The web sites listed by Uncle Bob are a good source of numbers and info if you have an idea what they are talking about, but some of the concepts are not real well explained. I have worked with these for 20 years, so I will try to simplify for you.
Basic principles of to-target navigation for Air to Air intercept missiles was the question. I will start with basic missile principles.
All missiles are composed of basic parts:
Seeker, the part that looks for the target.
Guidance computer, the part that controls the missile to the target.
Target detector, the part that tells the warhead to detonate.
Warhead, the part that goes boom!!!
Safety devices, They keep the missile motor and warhead from firing at inappropriate times.
Motor, the part that pushes the missile.
Fins, the part that acts on the air to change direction. They are also called wings, fins, canards or stabilizers.
Different missile types have different names or bits and pieces added, but the above list is the basics.
The seeker can be looking for radar or IR reflections. Radar guidance signals are transmtted from ground, ship or any aircraft in the general direction of the target on a coded frequency the missile seeker is programed to look for. IR guidance seekers are looking for hot jet exhaust in low tech systems or difference from background temperature in higher tech systems. Either one will send a signal to the guidance computer of where the target is in relation to the centerline of the missile. low tech sistems will just look for what quadrant the target is in, higher tech systems tell more exactly what direction the target is.
The guidance computer takes the data from the seeker and computes how to guide the missile to the target. It will steer on an intercept course leading the target to impact the target.
The target detectors simple task is to detonate the warhead when the missile is close enough to kill the target. Most missiles have an impact detector in case of a direct hit or a radar based proximity detector for a near miss.

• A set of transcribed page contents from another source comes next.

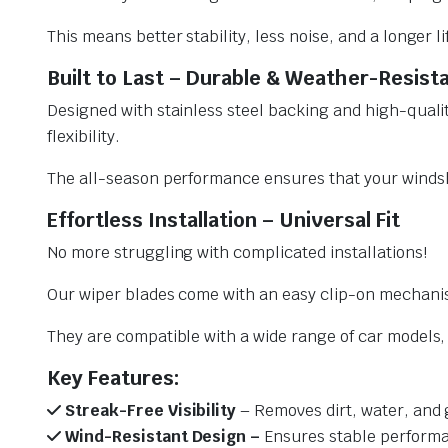
This means better stability, less noise, and a longer l
Built to Last – Durable & Weather-Resist
Designed with stainless steel backing and high-qualit
flexibility.
The all-season performance ensures that your windsh
Effortless Installation – Universal Fit
No more struggling with complicated installations!
Our wiper blades come with an easy clip-on mechani
They are compatible with a wide range of car models, e
Key Features:
Streak-Free Visibility
– Removes dirt, water, and 
Wind-Resistant Design –
Ensures stable performa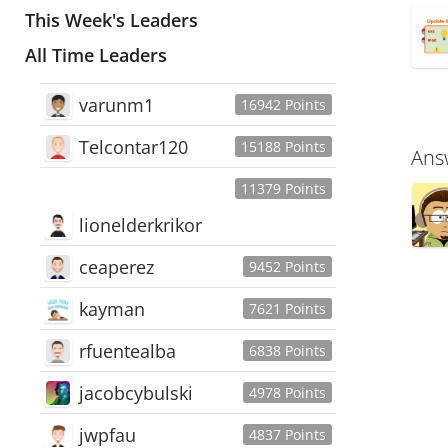
This Week's Leaders
All Time Leaders
varunm1
16942 Points
Telcontar120
15188 Points
Ans
11379 Points
lionelderkrikor
ceaperez
9452 Points
kayman
7621 Points
rfuentealba
6838 Points
jacobcybulski
4978 Points
jwpfau
4837 Points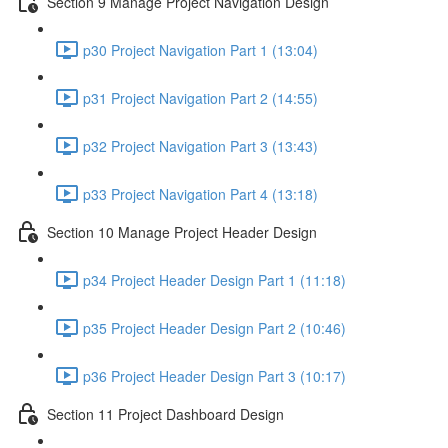
Section 9 Manage Project Navigation Design
p30 Project Navigation Part 1 (13:04)
p31 Project Navigation Part 2 (14:55)
p32 Project Navigation Part 3 (13:43)
p33 Project Navigation Part 4 (13:18)
Section 10 Manage Project Header Design
p34 Project Header Design Part 1 (11:18)
p35 Project Header Design Part 2 (10:46)
p36 Project Header Design Part 3 (10:17)
Section 11 Project Dashboard Design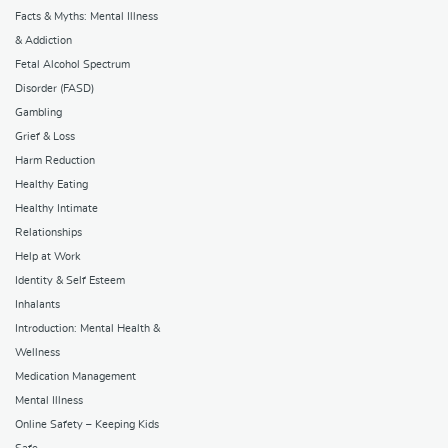
Facts & Myths: Mental Illness
& Addiction
Fetal Alcohol Spectrum
Disorder (FASD)
Gambling
Grief & Loss
Harm Reduction
Healthy Eating
Healthy Intimate
Relationships
Help at Work
Identity & Self Esteem
Inhalants
Introduction: Mental Health &
Wellness
Medication Management
Mental Illness
Online Safety – Keeping Kids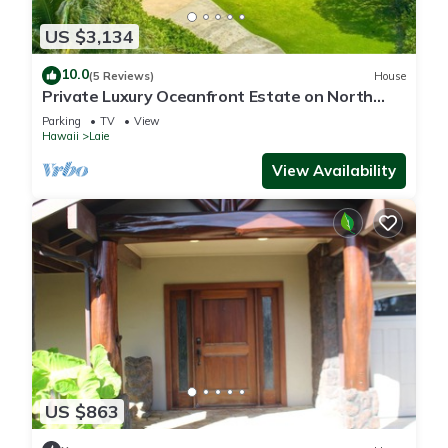
US $3,134
10.0
(5 Reviews)
House
Private Luxury Oceanfront Estate on North
Shore!
Parking
TV
View
Hawaii
Laie
View Availability
US $863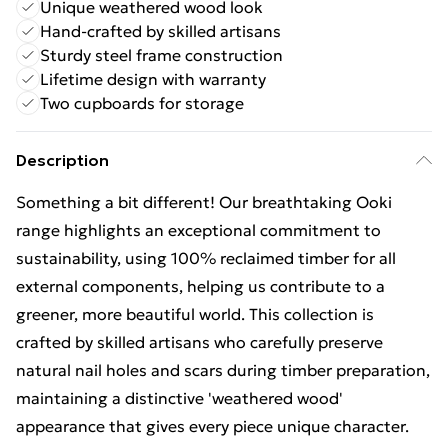
Unique weathered wood look
Hand-crafted by skilled artisans
Sturdy steel frame construction
Lifetime design with warranty
Two cupboards for storage
Description
Something a bit different! Our breathtaking Ooki
range highlights an exceptional commitment to
sustainability, using 100% reclaimed timber for all
external components, helping us contribute to a
greener, more beautiful world. This collection is
crafted by skilled artisans who carefully preserve
natural nail holes and scars during timber preparation,
maintaining a distinctive 'weathered wood'
appearance that gives every piece unique character.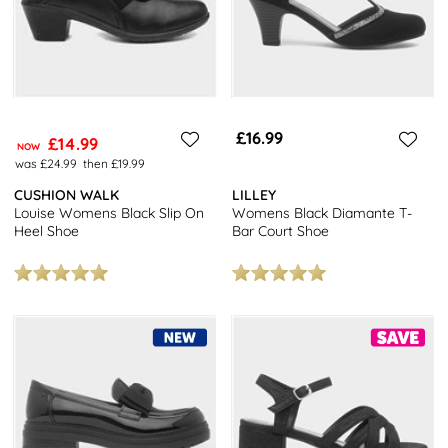
£16.99
£14.99
NOW
was £24.99
then £19.99
CUSHION WALK
LILLEY
Louise Womens Black Slip On
Womens Black Diamante T-
Heel Shoe
Bar Court Shoe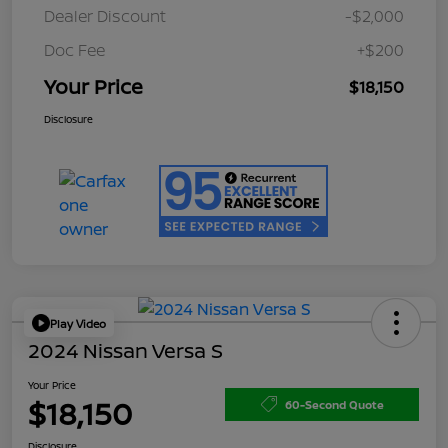
Dealer Discount
-$2,000
Doc Fee
+$200
Your Price
$18,150
Disclosure
Play Video
2024 Nissan Versa S
Your Price
$18,150
60-Second Quote
Disclosure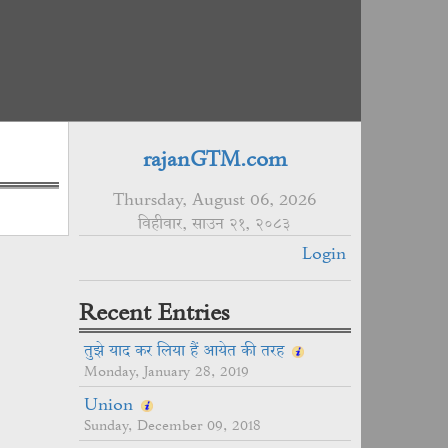
rajanGTM.com
Thursday, August 06, 2026
विहीवार, साउन २१, २०८३
Login
Recent Entries
तुझे याद कर लिया हैं आयेत की तरह
Monday, January 28, 2019
Union
Sunday, December 09, 2018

The warhead is designed to focus the blast in a plane perpendicular the the missile centerline for Air to air missiles, or have a shape charge for air to ground missiles to defeat armor. As blast effects are really a poor kill device, most warheads are designed with fragmentation in mind. The frag will greatly increase the kill range from inches to yards. Blast really only works if the warhead is in physical contact with the target. The frag takes the energy of the warhead just like a bullet takes the energy from a powder charge in a rifle. The frag impact the target, causes critical damage, target nolonger is capable of flying and meets the ground at excessive speeds.
SAfety devices come in many variations. They are all meant to keep the missile safe for the people using it. They keep the rocket motor from firing until the launching pilot actually fires it. They keep the warhead from explosing until the mssile has launched, clear of the launching aircraft, and in proximity to a target. The motor safety devices usually are a circuit interupt or shorting device to stop electrical signals from igniting the motor. The warhead safety devices have several parts, electrical and mechanical. The electrical parts are similar to the motor safety devices, to keep electrical signals from firing the warhead. The mechanical devices will detect the acceleration of a launch to allow the missile to get out of close proximity of the launching aircraft.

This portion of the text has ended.